Kararın gerekçesinde ise, davacının kendi egemenlik sahasında nezaret ve denetimi altında bulunan kişiler vasıtası ile şifrelerin, kullanıcı isimlerinin ve kredi kartı bilgilerinin ele geçirilmesinde davalı bankanın bir kusurunun bulunmadığı, aksine davacının kendi egemenlik sahasında, denetim ve nezaretinde bulunan kişileri denetlemekte ihmali bulunduğu belirtilmiştir.
Karara göre, elektronik bankacılık işlemlerini gerçekleştiren bireylerin bu tür olaylara karşı kendi güvenliklerini sağlamak yönünden faaliyet göstermeleri de lazımdır.
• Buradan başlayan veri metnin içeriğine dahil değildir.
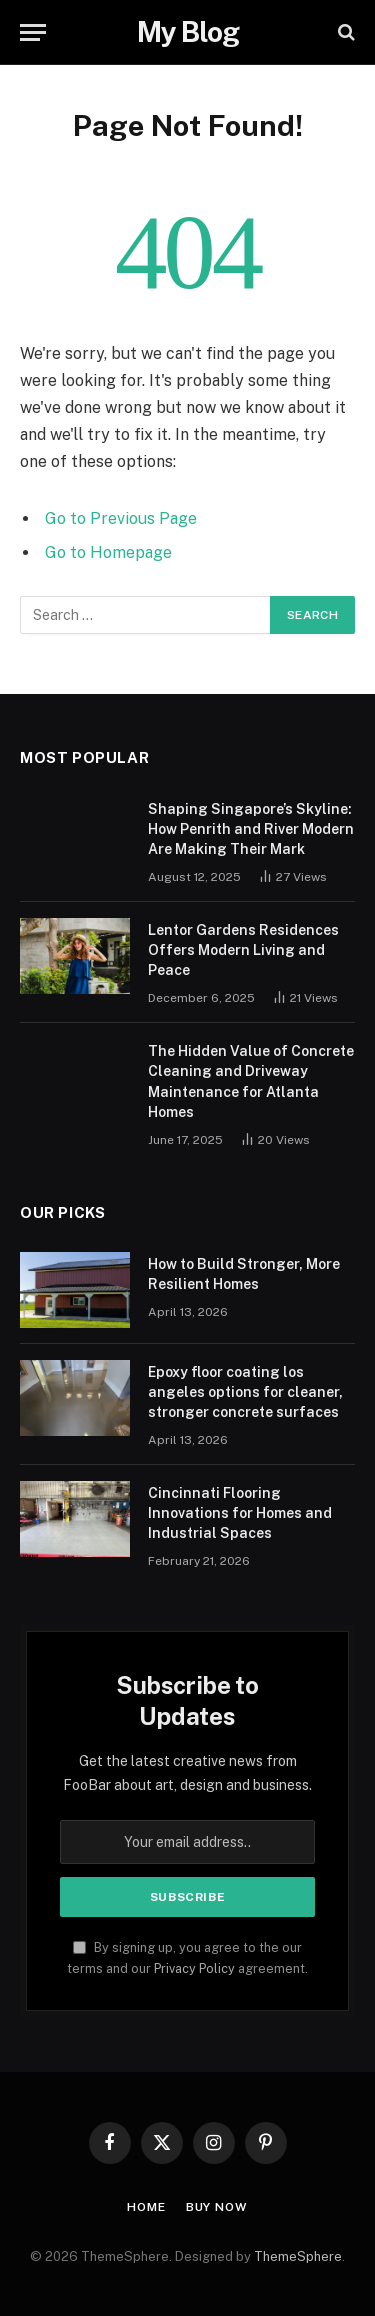 The width and height of the screenshot is (375, 2316). Describe the element at coordinates (240, 1513) in the screenshot. I see `Cincinnati Flooring Innovations for Homes and Industrial Spaces` at that location.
Davalı bankanın davacı ile yaptığı sözleşmeye sorumsuzluk kaydı koyarak elektronik bankacılık işlemlerinden doğacak zararlardan sorumlu olmayacağı yönündeki kayıt Medeni Kanun m.2 ve Borçlar Kanunu m.99 uyarınca hükümsüzdür. Bankanın Elektronik Bankacılık Sözleşmesinde asli borcu elektronik bankacılık işlemlerinin güvenle yapılmasını sağlamaktır. Bankanın bu borcu süreklilik arzettiği gibi, onun bu borcu yerine getirmesinde ihmale düşmesi halinde sorumlu tutulamayacağına yönelik sözleşme kayıtları da tekel niteliğinde faaliyet yürüten Bankalar açısından hükümsüz sayılmalıdır. Davalı banka elektronik bankacılık sözleşmelerindeki asli borcu olan güvenlik ortamını sağlama ve bu ortamın devamlılığını gerçekleştirme yolunda faaliyet gösterme borcunu ihmal etmiş ve davacının zararının oluşmasına kusurlu hareketleri ile sebebiyet vermiştir.
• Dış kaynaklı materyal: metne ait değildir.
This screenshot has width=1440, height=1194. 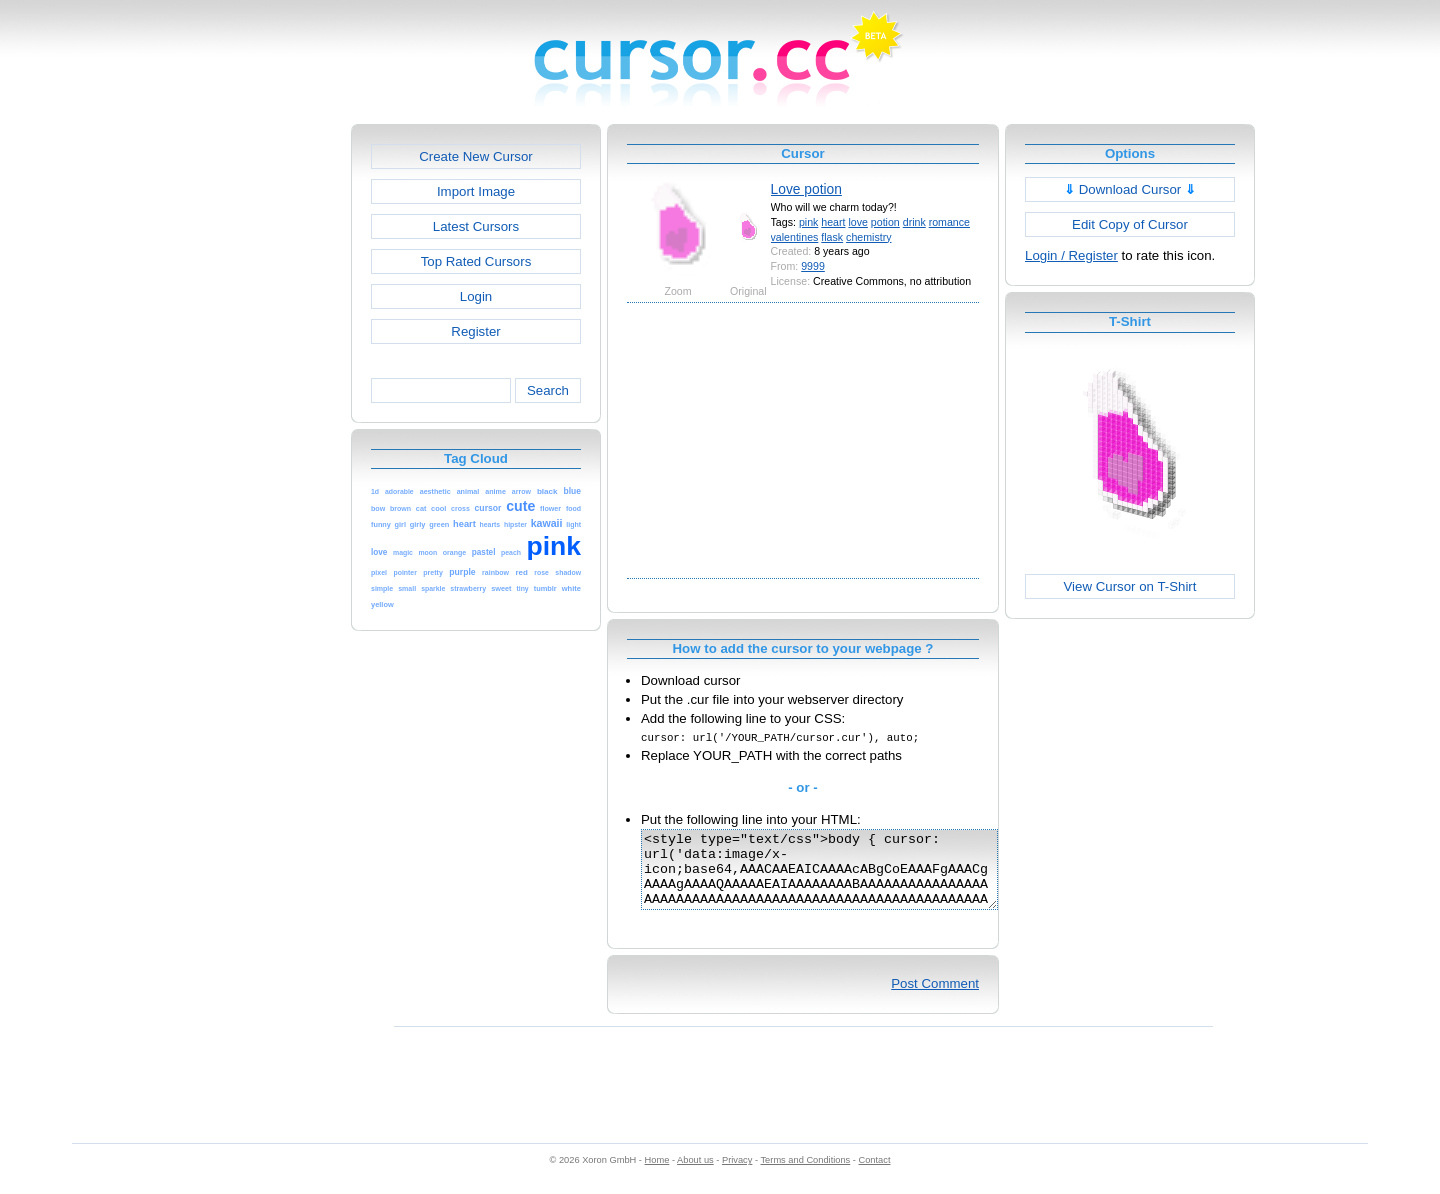 I want to click on valentines, so click(x=795, y=237).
Davacı da elektronik bankacılık işlemlerini gerçekleştirmesini sağlayan gizli bilgileri korumakta ihmal göstermiş ve zararın ortaya çıkmasına sebebiyet vermiştir. Davacının internet şubesi hesabından 6 defa nakit avans çekme işlemi yapılmaya çalışılmış ancak davalı bankanın bu işlemin tamamlanması için gerekli addettiği şifre doğru girilmediği için bu işlem gerçekleşmemiştir. Burada sistemde yetkisiz bir kişinin işlem yapmaya çalıştığı açıktır. Genellikle bu durumlarda kabul edilen yöntem, sisteme 2 defa şifrenin yanlış girilmesi durumunda sistemin kendisini kilitleyerek yeni bir şifre alınması için bankaya başvurulması yönünde bir uyarının müşteriye e-mail veya telefon yoluyla iletilmesidir. Nakit avans çekme konusunda 6 defa yapılan başarısız girişim sonucu sistemin kendisini kilitlemeyerek yetkisiz kişi veya kişilere davalı bankanın internet şubesinde işlem yapılmasına izin verilmesi keyfiyeti davacının hesabından ........USD?ının çekilmesine ve davacının bankada kayıtlı hesap bilgilerinin değiştirilmesine yol açmıştır. Şu halde zararın ortaya çıkmasında davacının ve davalı bankanın müterafık (birlikte) kusuru vardır. Bu kusurun oranı davacı bakımından ¾, davalı bakımından ise ¼ olarak mahkemece de kabul edilmiş ve buna göre davanın kısmen kabul kısmen reddi ile......USD?ın dava tarihinden itibaren Merkez Bankası?nın bir yıllık mevduata uyguladığı faizle birlikte davalıdan alınıp davacıya verilmesinin hak ve adalete uygun olacağı....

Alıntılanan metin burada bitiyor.